US: existing state growth is expected to be
in-line with Investor Day commentary. This growth is from a larger
underlying business in 2024 than originally outlined at our
Investor Day, driven by greater than anticipated growth subsequent
to that event:
- Existing state
revenue and Adjusted EBITDA expected mid-points of $7.72bn and
$1.4bn, representing year-over-year growth of 33% and 176%
respectively (22.5% revenue growth and 5.4 percentage points of
Adjusted EBITDA margin expansion on a normalized basis12)
|
- New state and
territory launches are expected to result in negative revenue of
$40m and an Adjusted EBITDA cost of $90m, based on a Q4 launch for
Missouri and an early 2026 launch now expected for Alberta,
Canada
|
|
Group ex-US:
- Revenue and
Adjusted EBITDA expected mid-points of $8.25bn and $1.85bn which
are in line with 2024 and represent growth of 6% and 10%
respectively, after adjusting for foreign currency headwinds at
current spot rates11 and the gross sports results benefit in 2024.
Guidance excludes the NSX and Snai acquisitions which are on track
for completion in Q2 2025
|
|
Peter Jackson, CEO, commented:
I am proud of the progress we made during 2024
as we delivered against our strategic priorities and enhanced our
leadership positions.
FanDuel remains America’s number one sportsbook
with its leading product maintaining a clear structural revenue
margin advantage over competitors. At the same time, excellent
execution secured a new number one spot for FanDuel Casino in
iGaming.
Outside of the US, our commitment to
first-to-market product innovation led to market share gains in key
markets including the UK and Italy, while in Australia, we saw
encouraging trends in our player base.
A key driver of our success has been the Flutter
Edge, our unique competitive advantage, which delivered innovative,
market-leading product propositions to 35m customers worldwide in
2024. We did this sustainably, with players using a Play Well tool
increasing since 2023. The launch of the Responsible Online Gaming
Association in the US was another big milestone, advancing industry
standards for both customers and operators.

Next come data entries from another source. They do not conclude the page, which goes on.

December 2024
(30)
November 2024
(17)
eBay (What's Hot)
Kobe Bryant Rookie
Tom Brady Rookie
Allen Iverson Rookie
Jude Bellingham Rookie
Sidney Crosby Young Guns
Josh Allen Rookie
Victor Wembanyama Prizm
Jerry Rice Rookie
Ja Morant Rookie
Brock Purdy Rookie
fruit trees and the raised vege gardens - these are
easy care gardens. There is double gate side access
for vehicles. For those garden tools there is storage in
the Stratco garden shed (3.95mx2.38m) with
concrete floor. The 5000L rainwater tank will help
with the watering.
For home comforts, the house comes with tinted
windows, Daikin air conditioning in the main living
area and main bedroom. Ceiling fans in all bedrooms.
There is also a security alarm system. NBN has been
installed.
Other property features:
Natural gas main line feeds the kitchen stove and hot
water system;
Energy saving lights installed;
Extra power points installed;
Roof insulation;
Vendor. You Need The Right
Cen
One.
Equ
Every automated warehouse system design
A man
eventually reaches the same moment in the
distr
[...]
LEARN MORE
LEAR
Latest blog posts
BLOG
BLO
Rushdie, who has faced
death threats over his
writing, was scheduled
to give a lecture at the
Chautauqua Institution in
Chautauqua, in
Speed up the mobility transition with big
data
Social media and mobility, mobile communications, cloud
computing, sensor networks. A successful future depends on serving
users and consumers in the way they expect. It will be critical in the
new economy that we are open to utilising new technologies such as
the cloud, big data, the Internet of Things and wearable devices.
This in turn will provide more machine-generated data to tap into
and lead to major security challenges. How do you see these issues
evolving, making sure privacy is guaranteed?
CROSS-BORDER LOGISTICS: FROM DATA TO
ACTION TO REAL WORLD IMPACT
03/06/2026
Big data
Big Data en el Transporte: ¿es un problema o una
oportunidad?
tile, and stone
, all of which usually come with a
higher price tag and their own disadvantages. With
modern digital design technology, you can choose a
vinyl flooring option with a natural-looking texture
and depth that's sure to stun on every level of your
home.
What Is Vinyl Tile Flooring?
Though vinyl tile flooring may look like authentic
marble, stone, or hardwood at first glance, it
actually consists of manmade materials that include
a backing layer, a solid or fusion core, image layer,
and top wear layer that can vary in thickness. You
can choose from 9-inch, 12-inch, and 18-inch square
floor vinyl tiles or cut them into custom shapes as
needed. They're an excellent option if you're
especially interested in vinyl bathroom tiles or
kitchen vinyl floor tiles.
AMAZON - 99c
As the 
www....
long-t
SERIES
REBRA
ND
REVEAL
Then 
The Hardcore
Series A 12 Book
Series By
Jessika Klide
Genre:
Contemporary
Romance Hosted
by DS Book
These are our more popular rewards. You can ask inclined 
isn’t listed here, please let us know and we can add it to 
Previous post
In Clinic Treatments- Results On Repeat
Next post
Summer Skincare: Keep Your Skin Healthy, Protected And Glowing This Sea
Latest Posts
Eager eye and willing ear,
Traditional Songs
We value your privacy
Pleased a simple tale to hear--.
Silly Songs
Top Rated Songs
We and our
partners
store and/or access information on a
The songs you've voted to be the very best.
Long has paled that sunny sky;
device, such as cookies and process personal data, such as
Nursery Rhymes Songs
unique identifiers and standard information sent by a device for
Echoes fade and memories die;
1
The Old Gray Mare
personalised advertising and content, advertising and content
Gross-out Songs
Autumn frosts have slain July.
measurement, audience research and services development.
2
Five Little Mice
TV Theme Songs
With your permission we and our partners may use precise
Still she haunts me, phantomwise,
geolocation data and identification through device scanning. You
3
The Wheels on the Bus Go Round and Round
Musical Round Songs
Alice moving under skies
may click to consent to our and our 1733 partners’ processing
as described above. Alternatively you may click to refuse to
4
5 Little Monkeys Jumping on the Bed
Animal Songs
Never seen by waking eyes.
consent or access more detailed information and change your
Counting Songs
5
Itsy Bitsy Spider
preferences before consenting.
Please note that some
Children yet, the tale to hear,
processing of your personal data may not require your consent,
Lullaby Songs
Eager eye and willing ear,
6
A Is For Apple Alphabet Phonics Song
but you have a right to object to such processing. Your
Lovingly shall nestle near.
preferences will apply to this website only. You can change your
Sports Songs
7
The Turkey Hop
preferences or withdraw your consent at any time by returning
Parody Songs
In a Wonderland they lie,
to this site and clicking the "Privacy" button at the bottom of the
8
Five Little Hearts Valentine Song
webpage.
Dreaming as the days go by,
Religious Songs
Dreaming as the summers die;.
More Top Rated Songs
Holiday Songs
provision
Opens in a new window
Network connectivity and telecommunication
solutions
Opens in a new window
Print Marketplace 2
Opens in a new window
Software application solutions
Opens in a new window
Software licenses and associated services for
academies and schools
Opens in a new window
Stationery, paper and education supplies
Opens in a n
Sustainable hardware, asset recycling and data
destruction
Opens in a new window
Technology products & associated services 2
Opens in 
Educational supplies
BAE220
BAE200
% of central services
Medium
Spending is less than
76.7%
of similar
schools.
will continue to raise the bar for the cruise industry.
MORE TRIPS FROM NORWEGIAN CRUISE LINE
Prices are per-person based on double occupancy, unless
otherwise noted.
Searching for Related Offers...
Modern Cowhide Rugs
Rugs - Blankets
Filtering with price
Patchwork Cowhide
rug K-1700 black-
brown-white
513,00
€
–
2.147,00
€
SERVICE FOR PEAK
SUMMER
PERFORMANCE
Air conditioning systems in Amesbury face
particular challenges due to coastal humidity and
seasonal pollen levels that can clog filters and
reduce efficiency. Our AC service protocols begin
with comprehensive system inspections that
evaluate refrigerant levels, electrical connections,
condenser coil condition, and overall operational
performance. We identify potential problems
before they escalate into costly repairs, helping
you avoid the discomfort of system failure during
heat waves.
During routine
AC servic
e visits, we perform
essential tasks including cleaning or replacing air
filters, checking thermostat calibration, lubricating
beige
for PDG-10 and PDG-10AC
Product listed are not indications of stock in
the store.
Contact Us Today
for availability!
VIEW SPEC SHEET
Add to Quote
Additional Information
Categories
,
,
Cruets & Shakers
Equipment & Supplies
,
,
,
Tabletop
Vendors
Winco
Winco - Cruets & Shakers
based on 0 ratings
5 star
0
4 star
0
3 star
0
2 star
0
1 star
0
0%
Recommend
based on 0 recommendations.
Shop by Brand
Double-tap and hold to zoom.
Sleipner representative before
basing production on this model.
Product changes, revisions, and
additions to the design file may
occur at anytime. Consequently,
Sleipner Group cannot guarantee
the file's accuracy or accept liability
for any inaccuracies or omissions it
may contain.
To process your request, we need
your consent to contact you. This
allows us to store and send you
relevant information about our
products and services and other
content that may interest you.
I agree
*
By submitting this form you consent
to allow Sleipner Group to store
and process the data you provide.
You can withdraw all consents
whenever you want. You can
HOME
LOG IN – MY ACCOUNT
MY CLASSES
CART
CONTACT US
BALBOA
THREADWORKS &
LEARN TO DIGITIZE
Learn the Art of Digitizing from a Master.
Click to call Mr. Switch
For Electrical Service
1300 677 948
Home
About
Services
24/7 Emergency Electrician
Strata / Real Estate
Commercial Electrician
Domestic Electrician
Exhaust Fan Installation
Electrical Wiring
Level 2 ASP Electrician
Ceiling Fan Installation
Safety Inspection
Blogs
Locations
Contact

Thanks to our scale and cash generation, we are
an “And” business, with powerful optionality when deploying
capital. This is clearly demonstrated by our commitment to
long-term shareholder returns through our share repurchase program,
and evident in our expansion into fast-growing markets with the
announcement of our acquisitions of NSX in Brazil and Snai in
Italy.
We have had a great start to 2025, including
record levels of customer engagement for the Super Bowl where
FanDuel had 3m active customers placing 17.7m bets with $470m
wagered on the day. I am excited to build on this strong momentum
as we seize the growth opportunities outlined at our Investor Day
last September.
Q4 24 Operating Review
US:
FanDuel was the number one sports betting and
iGaming operator during the quarter with GGR market shares of 43%
and 26%, respectively.
Our market-leading product proposition delivered
strong customer engagement with another quarter of increased player
frequency. AMPs were 15% higher year-over-year. New customer
activations were lower on a year-over-year basis with the prior
comparable period benefitting from the launch in Kentucky in Q3.
However, customer economics in-market exceeded our expectations and
remained compelling for both sportsbook and iGaming. We continued
to invest, with payback periods of less than 18 months and
remaining well under our 24-month threshold as we build a bigger
business for the future.
Pre-2022 state7 growth remains strong with
online revenue +9%, despite the significant adverse NFL sports
results impact. As expected, handle growth moderated from previous
quarters to 12%. This reflected a combination of factors including
an additional round of NFL games in the prior comparable quarter
and continued migration of customer spend to higher-revenue margin,
but lower-handle Same Game Parlay products.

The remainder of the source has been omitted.